EXERCISE REQUIREMENTS >> Report how many lines below include the string "datetime". Please keep the reply to that number.

Bounding box prediction data:
·····

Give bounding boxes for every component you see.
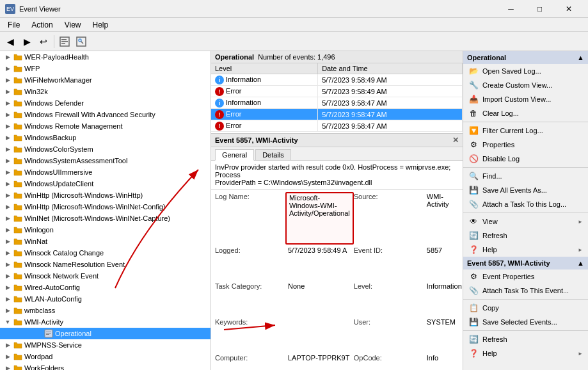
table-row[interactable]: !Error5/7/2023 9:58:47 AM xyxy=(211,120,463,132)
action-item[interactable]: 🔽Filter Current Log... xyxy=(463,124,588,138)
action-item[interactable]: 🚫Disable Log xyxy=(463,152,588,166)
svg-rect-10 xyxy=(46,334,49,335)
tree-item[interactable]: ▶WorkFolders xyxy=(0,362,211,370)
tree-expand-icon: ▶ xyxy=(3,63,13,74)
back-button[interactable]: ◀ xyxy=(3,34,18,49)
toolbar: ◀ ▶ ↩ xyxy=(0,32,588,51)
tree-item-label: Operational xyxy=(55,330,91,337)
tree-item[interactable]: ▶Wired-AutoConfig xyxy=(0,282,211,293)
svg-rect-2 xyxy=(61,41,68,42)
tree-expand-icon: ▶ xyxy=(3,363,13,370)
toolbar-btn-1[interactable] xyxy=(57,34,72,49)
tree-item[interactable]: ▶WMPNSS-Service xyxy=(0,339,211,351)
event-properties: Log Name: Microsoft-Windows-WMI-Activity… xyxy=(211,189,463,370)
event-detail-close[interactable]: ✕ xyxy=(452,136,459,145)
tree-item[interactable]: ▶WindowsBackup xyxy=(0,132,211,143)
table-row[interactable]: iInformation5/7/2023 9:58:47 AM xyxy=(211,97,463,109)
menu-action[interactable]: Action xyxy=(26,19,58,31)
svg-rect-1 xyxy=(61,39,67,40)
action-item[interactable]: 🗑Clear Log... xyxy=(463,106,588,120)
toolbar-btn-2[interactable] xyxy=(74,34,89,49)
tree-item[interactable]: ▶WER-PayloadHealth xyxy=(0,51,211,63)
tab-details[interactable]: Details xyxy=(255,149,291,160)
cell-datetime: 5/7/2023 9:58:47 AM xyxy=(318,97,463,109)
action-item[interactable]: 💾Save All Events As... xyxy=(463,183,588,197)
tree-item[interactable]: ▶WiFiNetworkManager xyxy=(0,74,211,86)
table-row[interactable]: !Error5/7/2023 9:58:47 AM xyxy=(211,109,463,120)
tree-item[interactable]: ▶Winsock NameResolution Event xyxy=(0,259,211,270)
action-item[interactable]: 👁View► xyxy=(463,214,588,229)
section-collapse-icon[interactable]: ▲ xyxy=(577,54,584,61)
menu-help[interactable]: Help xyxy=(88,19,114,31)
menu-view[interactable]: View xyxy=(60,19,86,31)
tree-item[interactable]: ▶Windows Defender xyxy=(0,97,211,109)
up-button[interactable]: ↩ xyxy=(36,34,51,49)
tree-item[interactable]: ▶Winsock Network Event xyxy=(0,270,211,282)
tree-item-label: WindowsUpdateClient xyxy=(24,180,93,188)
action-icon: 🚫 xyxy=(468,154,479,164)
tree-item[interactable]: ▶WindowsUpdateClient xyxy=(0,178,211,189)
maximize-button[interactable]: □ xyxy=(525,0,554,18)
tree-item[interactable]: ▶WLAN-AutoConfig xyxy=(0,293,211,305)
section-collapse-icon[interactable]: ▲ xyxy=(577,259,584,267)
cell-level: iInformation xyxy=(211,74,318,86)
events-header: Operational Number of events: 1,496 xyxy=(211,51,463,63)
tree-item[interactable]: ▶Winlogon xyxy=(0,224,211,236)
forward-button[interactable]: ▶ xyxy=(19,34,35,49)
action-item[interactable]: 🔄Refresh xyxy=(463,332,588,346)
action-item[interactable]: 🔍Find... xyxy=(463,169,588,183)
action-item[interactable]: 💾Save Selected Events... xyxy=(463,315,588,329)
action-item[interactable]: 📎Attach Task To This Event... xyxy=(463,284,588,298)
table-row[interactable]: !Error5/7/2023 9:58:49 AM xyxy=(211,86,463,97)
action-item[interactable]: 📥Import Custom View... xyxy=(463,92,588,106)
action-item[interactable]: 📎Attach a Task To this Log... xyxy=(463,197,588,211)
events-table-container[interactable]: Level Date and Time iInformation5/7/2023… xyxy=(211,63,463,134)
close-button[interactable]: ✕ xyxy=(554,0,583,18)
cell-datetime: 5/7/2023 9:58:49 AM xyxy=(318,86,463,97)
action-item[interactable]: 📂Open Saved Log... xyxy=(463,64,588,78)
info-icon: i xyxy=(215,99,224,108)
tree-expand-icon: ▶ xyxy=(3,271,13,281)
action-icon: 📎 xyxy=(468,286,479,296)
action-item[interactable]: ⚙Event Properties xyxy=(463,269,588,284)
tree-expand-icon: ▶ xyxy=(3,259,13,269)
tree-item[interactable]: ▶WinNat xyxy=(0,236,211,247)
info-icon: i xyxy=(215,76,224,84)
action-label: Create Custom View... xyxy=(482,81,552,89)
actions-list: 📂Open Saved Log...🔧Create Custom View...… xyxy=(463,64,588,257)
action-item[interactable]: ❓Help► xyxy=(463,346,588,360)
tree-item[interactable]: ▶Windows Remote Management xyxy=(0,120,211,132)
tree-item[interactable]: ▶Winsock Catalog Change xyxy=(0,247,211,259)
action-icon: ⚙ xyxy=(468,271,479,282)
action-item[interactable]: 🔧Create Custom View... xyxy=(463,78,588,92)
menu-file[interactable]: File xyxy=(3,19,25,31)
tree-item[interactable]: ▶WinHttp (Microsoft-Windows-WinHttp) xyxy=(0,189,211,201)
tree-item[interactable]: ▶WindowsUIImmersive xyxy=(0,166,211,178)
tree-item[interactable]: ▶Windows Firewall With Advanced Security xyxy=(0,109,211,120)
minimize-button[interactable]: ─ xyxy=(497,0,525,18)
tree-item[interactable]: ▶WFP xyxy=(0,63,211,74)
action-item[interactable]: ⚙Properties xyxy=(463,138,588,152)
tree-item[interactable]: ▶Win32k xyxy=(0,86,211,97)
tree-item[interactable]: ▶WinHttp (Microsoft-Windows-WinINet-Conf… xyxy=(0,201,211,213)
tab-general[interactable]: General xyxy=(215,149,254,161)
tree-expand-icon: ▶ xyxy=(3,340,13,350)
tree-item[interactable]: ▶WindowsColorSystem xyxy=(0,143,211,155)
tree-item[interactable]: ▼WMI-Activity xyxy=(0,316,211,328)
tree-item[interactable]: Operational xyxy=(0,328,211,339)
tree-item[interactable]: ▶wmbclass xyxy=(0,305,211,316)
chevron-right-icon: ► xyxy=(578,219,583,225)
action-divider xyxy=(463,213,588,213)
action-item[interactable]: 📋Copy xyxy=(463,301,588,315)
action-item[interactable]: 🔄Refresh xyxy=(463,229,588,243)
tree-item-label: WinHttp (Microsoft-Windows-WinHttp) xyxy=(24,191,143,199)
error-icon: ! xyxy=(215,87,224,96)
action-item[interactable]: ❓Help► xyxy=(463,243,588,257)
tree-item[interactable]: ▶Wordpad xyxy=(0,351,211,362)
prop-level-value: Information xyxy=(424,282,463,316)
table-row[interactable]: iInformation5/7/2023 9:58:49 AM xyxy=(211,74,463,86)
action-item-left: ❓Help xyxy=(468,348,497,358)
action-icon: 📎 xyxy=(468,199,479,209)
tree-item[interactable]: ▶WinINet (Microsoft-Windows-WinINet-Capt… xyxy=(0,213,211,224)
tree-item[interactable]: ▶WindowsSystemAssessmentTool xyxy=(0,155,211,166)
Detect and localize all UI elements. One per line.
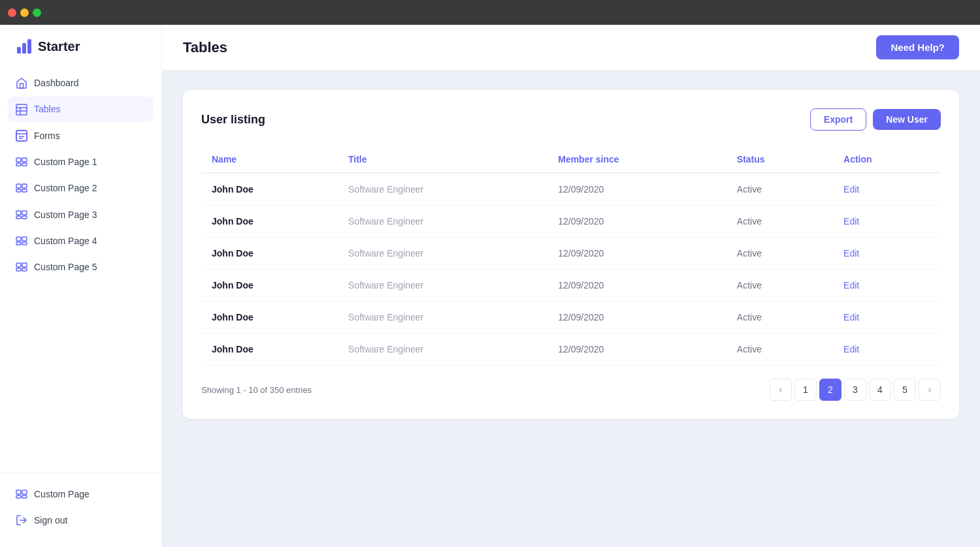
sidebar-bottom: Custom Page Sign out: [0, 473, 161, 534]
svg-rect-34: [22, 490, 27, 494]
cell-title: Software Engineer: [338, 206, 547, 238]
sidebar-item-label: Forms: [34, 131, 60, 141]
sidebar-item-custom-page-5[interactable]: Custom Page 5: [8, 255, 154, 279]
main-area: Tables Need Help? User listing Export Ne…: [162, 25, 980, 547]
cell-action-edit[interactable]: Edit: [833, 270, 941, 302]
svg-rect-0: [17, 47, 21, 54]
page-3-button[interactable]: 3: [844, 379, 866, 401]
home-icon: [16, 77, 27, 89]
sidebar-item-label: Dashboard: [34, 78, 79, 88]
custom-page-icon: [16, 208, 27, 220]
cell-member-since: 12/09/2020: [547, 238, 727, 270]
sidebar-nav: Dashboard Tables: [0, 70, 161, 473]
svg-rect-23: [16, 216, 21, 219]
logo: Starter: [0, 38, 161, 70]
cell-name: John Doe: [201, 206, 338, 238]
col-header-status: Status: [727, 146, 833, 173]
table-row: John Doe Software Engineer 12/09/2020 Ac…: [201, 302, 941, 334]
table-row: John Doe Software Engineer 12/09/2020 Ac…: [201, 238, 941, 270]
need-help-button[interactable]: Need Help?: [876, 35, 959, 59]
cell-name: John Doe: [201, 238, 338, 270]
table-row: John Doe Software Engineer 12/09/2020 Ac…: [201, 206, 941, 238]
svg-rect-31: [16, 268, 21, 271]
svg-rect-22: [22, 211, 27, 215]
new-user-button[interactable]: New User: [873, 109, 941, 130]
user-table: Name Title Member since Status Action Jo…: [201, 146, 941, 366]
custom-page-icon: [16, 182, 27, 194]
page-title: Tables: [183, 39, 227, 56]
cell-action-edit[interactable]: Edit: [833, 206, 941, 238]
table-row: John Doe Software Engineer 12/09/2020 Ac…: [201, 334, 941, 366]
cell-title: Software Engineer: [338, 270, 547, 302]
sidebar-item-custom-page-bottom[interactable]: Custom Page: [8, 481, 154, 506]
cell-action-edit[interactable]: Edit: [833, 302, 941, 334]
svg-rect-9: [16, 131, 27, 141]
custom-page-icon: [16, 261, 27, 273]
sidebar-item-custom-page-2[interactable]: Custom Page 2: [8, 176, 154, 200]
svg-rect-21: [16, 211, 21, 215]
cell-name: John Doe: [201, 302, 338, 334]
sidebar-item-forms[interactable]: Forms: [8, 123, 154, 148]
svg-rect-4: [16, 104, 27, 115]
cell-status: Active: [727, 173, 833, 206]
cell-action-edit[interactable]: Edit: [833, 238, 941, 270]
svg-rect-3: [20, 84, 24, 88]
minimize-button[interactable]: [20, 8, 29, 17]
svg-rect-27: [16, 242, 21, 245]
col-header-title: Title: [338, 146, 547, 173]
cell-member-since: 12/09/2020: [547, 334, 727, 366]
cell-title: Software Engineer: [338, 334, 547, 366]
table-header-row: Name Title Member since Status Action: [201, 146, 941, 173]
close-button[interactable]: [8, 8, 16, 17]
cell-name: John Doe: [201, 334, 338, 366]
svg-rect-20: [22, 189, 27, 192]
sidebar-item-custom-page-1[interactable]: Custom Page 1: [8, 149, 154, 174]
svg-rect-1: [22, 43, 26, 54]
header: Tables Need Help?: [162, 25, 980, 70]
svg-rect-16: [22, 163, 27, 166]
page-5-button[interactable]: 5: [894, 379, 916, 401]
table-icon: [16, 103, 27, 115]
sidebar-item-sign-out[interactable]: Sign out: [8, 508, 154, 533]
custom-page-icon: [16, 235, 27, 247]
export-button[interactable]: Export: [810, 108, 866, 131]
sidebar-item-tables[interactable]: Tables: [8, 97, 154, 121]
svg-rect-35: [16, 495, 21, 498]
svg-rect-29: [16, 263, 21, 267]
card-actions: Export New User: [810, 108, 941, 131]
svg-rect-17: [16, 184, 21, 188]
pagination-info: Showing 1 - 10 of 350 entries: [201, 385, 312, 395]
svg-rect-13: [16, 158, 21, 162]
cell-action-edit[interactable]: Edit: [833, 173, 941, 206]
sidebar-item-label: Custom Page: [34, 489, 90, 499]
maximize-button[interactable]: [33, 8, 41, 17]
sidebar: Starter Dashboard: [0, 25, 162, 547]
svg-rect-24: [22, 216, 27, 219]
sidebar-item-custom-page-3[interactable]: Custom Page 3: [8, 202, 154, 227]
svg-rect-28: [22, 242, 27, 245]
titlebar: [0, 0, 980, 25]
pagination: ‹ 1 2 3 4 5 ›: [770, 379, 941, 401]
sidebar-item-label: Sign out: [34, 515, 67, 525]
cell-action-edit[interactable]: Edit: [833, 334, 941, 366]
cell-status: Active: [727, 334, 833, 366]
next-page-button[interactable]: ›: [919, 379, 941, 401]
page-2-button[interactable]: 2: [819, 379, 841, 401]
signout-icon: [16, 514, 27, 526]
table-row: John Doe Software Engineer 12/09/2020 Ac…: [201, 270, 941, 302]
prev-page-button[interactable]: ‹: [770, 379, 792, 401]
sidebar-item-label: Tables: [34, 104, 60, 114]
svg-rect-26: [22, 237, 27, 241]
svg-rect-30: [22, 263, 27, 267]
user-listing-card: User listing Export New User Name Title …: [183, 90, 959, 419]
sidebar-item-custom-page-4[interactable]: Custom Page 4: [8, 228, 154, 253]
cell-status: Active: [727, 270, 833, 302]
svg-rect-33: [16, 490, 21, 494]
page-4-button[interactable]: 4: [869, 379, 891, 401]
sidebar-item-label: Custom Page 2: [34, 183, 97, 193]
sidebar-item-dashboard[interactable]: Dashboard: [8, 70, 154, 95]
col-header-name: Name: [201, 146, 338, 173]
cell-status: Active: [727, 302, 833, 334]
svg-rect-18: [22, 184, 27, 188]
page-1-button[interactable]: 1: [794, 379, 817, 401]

·····

FINAL ANSWER >> 2